PROBLEM TO SOLVE
Every record must be repeated exactly; omit any pictures they contain.

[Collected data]
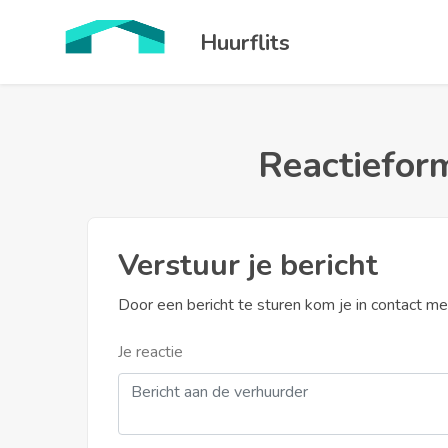
Huurflits
Reactieform
Verstuur je bericht
Door een bericht te sturen kom je in contact m
Je reactie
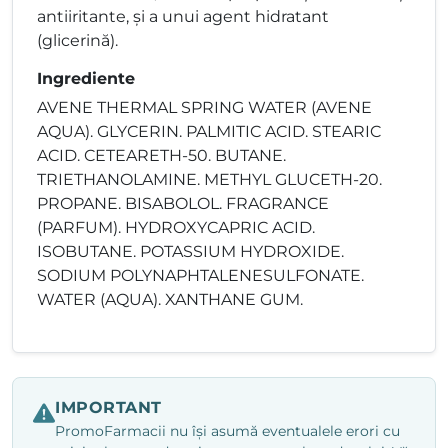
antiiritante, și a unui agent hidratant
(glicerină).
Ingrediente
AVENE THERMAL SPRING WATER (AVENE
AQUA). GLYCERIN. PALMITIC ACID. STEARIC
ACID. CETEARETH-50. BUTANE.
TRIETHANOLAMINE. METHYL GLUCETH-20.
PROPANE. BISABOLOL. FRAGRANCE
(PARFUM). HYDROXYCAPRIC ACID.
ISOBUTANE. POTASSIUM HYDROXIDE.
SODIUM POLYNAPHTALENESULFONATE.
WATER (AQUA). XANTHANE GUM.
IMPORTANT
PromoFarmacii nu își asumă eventualele erori cu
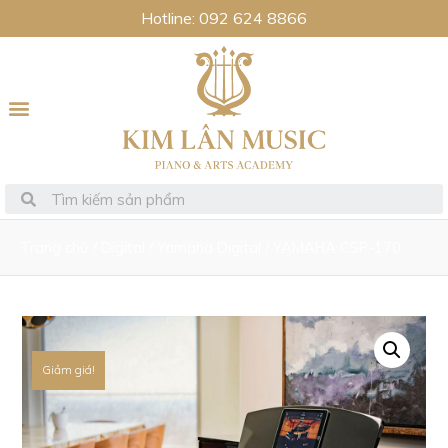
Hotline: 092 624 8866
Trang chủ
/
Digital
/
Yamaha Digital
/ YAMAHA CSP-170
Giảm giá!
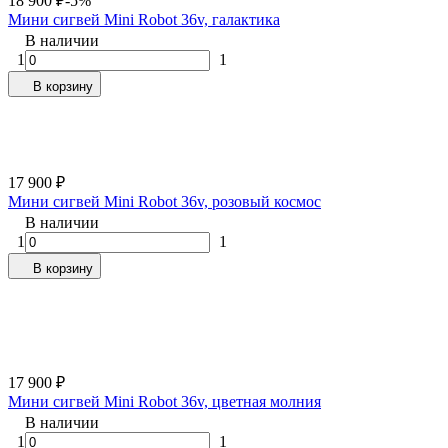
18 900
₽
-5%
Мини сигвей Mini Robot 36v, галактика
В наличии
1
1
В корзину
17 900
₽
Мини сигвей Mini Robot 36v, розовый космос
В наличии
1
1
В корзину
17 900
₽
Мини сигвей Mini Robot 36v, цветная молния
В наличии
1
1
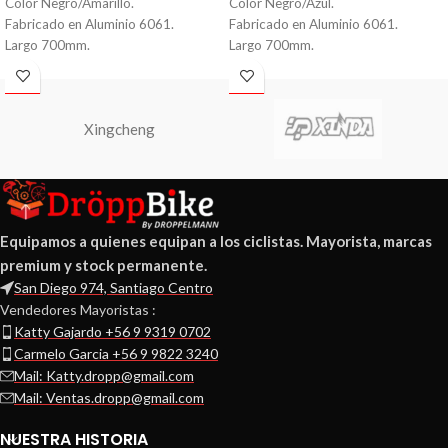
Color Negro/Amarillo.
Color Negro/Azul.
Fabricado en Aluminio 6061.
Fabricado en Aluminio 6061.
Largo 700mm.
Largo 700mm.
Diametro 31.8mm.
Diametro 31.8mm.
Peso 420 grs.
Peso 420 grs.
Xingcheng
Equipamos a quienes equipan a los ciclistas. Mayorista, marcas
premium y stock permanente.
San Diego 974, Santiago Centro
Vendedores Mayoristas :
Katty Gajardo +56 9 9319 0702
Carmelo Garcia +56 9 9822 3240
Mail: Katty.dropp@gmail.com
Mail: Ventas.dropp@gmail.com
NUESTRA HISTORIA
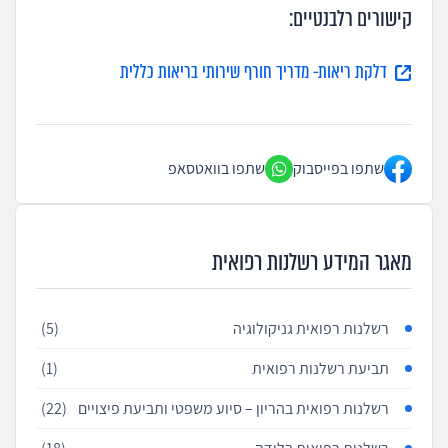
קישורים רלבנטיים:
דלקת ריאות- מדריך חורף שירותי בריאות כללית
שתפו בפייסבוק
שתפו בוואטסאפ
מאגר המידע רשלנות רפואית
רשלנות רפואית גניקולוגיה
(5)
תביעת רשלנות רפואית
(1)
רשלנות רפואית בהריון – סיוע משפטי ותביעת פיצויים
(22)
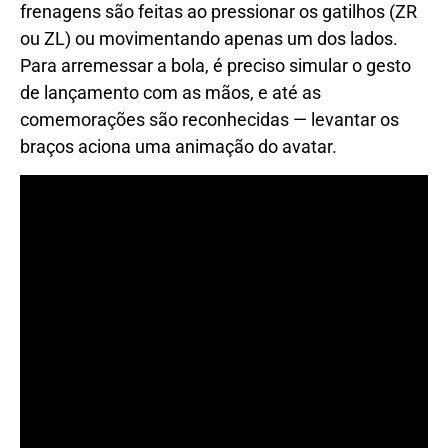
frenagens são feitas ao pressionar os gatilhos (ZR
ou ZL) ou movimentando apenas um dos lados.
Para arremessar a bola, é preciso simular o gesto
de lançamento com as mãos, e até as
comemorações são reconhecidas — levantar os
braços aciona uma animação do avatar.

FINISHED TASK
Huurflits
Reactieform
Verstuur je bericht
Door een bericht te sturen kom je in contact m
Je reactie
antiiritante, și a unui agent hidratant
(glicerină).
Ingrediente
AVENE THERMAL SPRING WATER (AVENE
AQUA). GLYCERIN. PALMITIC ACID. STEARIC
ACID. CETEARETH-50. BUTANE.
TRIETHANOLAMINE. METHYL GLUCETH-20.
PROPANE. BISABOLOL. FRAGRANCE
(PARFUM). HYDROXYCAPRIC ACID.
ISOBUTANE. POTASSIUM HYDROXIDE.
SODIUM POLYNAPHTALENESULFONATE.
WATER (AQUA). XANTHANE GUM.
IMPORTANT
PromoFarmacii nu își asumă eventualele erori cu
Hotline: 092 624 8866
Trang chủ
/
Digital
/
Yamaha Digital
/ YAMAHA CSP-170
Giảm giá!
18 900
₽
-5%
Мини сигвей Mini Robot 36v, галактика
В наличии
1
1
В корзину
17 900
₽
Мини сигвей Mini Robot 36v, розовый космос
В наличии
1
1
В корзину
17 900
₽
Мини сигвей Mini Robot 36v, цветная молния
В наличии
1
1
Color Negro/Amarillo.
Color Negro/Azul.
Fabricado en Aluminio 6061.
Fabricado en Aluminio 6061.
Largo 700mm.
Largo 700mm.
Diametro 31.8mm.
Diametro 31.8mm.
Peso 420 grs.
Peso 420 grs.
Xingcheng
Equipamos a quienes equipan a los ciclistas. Mayorista, marcas
premium y stock permanente.
San Diego 974, Santiago Centro
Vendedores Mayoristas :
Katty Gajardo +56 9 9319 0702
Carmelo Garcia +56 9 9822 3240
Mail: Katty.dropp@gmail.com
Mail: Ventas.dropp@gmail.com
NUESTRA HISTORIA
קישורים רלבנטיים:
דלקת ריאות- מדריך חורף שירותי בריאות כללית
שתפו בפייסבוק
שתפו בוואטסאפ
מאגר המידע רשלנות רפואית
רשלנות רפואית גניקולוגיה
(5)
תביעת רשלנות רפואית
(1)
רשלנות רפואית בהריון – סיוע משפטי ותביעת פיצויים
(22)
frenagens são feitas ao pressionar os gatilhos (ZR
ou ZL) ou movimentando apenas um dos lados.
Para arremessar a bola, é preciso simular o gesto
de lançamento com as mãos, e até as
comemorações são reconhecidas — levantar os
braços aciona uma animação do avatar.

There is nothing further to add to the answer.